__Records provided__.
.....
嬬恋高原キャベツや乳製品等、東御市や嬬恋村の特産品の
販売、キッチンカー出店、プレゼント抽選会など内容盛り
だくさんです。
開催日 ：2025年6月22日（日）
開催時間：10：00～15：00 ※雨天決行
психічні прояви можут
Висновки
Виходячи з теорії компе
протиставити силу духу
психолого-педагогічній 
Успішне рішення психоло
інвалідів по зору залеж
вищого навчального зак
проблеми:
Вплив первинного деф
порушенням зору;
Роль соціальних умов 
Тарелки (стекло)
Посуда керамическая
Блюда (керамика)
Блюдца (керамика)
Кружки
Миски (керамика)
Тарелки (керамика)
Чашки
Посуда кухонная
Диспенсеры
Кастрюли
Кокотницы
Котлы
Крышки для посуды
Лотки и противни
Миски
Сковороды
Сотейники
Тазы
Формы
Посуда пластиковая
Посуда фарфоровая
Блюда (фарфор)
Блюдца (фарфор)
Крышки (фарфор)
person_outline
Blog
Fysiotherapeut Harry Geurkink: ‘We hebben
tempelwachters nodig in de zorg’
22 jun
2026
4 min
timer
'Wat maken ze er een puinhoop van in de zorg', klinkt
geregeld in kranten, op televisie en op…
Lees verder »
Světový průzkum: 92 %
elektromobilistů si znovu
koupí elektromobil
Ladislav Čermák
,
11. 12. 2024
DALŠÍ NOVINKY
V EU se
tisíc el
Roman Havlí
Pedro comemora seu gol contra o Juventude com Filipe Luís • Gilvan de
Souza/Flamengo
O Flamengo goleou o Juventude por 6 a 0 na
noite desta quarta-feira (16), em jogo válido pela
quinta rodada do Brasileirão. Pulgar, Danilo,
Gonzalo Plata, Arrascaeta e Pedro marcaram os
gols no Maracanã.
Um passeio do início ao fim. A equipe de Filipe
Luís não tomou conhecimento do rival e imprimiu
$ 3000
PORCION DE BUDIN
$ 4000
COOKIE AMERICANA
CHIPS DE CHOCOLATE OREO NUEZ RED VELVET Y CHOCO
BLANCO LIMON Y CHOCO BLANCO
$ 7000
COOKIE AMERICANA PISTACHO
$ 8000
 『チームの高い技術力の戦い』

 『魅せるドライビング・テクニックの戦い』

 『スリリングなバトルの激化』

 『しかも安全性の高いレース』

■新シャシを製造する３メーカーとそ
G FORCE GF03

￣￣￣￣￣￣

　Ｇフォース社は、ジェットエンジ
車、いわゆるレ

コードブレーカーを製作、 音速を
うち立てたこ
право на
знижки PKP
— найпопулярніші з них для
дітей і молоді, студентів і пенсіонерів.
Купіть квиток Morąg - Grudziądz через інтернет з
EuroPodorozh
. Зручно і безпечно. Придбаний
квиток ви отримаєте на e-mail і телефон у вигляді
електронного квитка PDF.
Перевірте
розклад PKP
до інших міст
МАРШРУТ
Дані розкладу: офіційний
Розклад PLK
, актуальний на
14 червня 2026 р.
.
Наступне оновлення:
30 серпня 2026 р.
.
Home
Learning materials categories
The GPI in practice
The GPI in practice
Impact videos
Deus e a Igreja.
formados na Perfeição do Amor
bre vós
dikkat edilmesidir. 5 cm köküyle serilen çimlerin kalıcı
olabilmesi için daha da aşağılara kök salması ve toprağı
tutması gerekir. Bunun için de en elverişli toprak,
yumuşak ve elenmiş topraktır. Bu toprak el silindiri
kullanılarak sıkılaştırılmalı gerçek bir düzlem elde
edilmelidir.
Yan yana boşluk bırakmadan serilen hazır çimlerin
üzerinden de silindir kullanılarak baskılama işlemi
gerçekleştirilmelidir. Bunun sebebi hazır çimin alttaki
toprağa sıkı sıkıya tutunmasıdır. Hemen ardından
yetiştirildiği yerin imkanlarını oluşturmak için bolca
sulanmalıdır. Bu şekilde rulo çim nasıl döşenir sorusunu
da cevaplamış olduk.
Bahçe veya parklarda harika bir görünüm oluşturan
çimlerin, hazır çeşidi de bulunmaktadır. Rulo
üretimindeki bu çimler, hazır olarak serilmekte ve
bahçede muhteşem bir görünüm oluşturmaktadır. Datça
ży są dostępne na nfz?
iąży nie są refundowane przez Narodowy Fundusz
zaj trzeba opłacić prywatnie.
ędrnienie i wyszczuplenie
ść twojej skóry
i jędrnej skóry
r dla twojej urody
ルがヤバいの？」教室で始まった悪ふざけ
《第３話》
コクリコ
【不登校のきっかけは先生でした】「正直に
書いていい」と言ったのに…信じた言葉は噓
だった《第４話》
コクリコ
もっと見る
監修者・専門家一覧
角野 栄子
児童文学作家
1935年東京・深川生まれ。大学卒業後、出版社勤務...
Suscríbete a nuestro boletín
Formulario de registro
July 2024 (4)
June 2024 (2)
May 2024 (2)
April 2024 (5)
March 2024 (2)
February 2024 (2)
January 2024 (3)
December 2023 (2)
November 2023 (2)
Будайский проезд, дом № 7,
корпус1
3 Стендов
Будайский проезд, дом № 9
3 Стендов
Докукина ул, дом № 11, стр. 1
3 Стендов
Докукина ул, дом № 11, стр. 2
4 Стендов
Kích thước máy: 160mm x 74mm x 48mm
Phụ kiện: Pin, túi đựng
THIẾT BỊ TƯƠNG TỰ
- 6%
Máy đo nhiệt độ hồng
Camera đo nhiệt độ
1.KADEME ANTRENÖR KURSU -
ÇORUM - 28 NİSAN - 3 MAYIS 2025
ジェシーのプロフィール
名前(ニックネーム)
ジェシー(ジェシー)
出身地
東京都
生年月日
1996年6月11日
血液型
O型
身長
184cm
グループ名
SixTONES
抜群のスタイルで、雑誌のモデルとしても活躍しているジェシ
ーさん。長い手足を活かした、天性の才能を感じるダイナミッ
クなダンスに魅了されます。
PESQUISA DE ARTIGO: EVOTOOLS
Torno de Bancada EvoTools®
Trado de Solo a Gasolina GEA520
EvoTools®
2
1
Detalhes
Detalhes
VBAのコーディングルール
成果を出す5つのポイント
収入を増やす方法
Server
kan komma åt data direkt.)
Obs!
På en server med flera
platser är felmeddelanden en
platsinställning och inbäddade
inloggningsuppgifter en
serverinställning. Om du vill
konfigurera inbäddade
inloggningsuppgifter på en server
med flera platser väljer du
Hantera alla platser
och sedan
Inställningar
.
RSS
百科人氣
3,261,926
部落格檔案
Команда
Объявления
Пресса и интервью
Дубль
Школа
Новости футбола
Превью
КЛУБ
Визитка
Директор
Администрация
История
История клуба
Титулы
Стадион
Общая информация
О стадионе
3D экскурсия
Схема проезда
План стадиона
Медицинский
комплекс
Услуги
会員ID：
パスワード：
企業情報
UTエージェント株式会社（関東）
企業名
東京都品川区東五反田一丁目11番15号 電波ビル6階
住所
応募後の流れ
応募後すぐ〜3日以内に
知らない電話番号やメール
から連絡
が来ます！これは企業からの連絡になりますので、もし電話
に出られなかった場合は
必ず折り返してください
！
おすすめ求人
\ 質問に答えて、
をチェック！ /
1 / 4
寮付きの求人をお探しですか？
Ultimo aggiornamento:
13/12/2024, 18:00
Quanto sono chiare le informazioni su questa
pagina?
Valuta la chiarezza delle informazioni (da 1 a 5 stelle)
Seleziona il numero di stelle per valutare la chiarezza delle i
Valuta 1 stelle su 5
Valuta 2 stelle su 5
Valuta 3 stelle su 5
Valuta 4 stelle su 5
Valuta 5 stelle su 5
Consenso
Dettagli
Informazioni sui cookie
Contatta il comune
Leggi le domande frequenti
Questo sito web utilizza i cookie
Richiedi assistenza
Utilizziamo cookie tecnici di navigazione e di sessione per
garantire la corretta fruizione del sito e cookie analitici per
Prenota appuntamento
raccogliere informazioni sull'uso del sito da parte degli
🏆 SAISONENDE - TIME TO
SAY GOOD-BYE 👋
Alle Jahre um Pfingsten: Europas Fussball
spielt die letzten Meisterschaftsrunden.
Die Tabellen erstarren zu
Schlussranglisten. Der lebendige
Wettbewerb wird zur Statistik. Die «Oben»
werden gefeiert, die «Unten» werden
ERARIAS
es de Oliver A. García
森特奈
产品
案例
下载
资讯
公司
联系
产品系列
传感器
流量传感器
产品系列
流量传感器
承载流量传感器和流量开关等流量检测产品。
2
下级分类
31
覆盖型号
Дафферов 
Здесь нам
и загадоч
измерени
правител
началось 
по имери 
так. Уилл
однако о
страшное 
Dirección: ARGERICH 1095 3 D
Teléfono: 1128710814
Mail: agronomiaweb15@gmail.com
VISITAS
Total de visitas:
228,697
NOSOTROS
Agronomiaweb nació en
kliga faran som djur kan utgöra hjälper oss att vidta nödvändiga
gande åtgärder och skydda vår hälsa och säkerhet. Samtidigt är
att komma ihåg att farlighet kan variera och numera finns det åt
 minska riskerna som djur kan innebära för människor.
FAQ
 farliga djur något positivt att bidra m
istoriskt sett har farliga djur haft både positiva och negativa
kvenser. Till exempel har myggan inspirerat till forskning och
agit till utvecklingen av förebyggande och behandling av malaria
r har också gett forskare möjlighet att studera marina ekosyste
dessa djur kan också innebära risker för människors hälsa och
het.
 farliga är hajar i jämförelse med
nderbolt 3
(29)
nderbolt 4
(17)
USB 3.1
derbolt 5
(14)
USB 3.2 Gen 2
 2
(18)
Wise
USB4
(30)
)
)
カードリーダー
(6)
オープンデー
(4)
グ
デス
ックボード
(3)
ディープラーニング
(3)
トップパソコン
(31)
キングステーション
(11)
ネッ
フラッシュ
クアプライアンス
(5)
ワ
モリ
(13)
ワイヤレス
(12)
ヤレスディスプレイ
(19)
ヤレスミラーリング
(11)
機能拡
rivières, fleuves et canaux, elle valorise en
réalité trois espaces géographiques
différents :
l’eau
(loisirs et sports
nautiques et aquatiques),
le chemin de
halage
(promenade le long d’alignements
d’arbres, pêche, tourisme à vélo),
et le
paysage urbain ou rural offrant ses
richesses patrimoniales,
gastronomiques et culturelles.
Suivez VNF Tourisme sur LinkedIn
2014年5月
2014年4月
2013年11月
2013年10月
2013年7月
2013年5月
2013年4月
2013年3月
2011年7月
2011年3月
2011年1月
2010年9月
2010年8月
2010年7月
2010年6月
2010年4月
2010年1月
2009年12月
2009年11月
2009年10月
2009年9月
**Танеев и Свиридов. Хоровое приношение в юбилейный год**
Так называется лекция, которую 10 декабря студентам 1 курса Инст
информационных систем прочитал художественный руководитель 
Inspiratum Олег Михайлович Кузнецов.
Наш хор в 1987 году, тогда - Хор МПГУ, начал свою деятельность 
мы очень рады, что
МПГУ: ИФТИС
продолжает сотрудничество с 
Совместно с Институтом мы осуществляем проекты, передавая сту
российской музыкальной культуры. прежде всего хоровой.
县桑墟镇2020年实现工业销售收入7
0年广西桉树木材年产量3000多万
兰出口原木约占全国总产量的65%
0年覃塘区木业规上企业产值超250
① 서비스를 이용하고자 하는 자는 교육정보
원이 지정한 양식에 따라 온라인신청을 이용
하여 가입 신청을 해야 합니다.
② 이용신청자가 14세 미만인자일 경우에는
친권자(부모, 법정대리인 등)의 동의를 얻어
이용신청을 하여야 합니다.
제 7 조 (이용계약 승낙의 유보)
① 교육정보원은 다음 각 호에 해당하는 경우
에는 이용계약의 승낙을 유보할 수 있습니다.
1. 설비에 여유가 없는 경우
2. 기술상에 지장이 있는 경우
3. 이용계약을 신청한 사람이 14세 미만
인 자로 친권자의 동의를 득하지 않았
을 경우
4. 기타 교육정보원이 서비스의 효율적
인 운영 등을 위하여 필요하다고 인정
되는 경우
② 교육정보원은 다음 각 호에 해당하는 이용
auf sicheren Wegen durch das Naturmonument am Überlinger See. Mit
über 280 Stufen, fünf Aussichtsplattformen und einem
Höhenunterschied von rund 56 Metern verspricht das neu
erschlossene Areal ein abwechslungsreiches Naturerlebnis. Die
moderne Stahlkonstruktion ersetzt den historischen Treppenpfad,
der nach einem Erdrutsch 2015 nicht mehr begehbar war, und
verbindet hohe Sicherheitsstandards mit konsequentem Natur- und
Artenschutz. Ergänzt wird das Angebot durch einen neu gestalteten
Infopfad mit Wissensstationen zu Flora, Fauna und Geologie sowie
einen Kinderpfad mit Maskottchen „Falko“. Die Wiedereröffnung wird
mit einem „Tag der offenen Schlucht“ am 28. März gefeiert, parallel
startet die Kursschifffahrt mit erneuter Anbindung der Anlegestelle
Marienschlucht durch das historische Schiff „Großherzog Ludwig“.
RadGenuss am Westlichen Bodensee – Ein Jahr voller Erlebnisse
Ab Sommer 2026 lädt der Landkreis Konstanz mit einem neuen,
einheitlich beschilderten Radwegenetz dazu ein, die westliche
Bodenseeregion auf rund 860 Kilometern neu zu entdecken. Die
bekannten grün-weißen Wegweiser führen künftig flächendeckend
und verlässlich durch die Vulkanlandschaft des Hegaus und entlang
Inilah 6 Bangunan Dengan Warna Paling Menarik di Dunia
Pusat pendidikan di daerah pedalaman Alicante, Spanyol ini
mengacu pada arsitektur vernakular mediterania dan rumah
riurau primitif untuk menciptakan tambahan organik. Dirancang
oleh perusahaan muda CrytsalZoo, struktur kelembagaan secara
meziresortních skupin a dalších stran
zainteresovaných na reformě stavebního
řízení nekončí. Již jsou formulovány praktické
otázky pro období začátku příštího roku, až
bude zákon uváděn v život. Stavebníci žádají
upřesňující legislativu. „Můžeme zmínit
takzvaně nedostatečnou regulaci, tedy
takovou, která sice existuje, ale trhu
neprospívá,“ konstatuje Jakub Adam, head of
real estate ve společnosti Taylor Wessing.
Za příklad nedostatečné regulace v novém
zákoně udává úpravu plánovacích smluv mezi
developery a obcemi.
.....
__Your task__.
Reproduce each line of the records in which the word "해당하는" appears.

__Task response__.
① 교육정보원은 다음 각 호에 해당하는 경우
② 교육정보원은 다음 각 호에 해당하는 이용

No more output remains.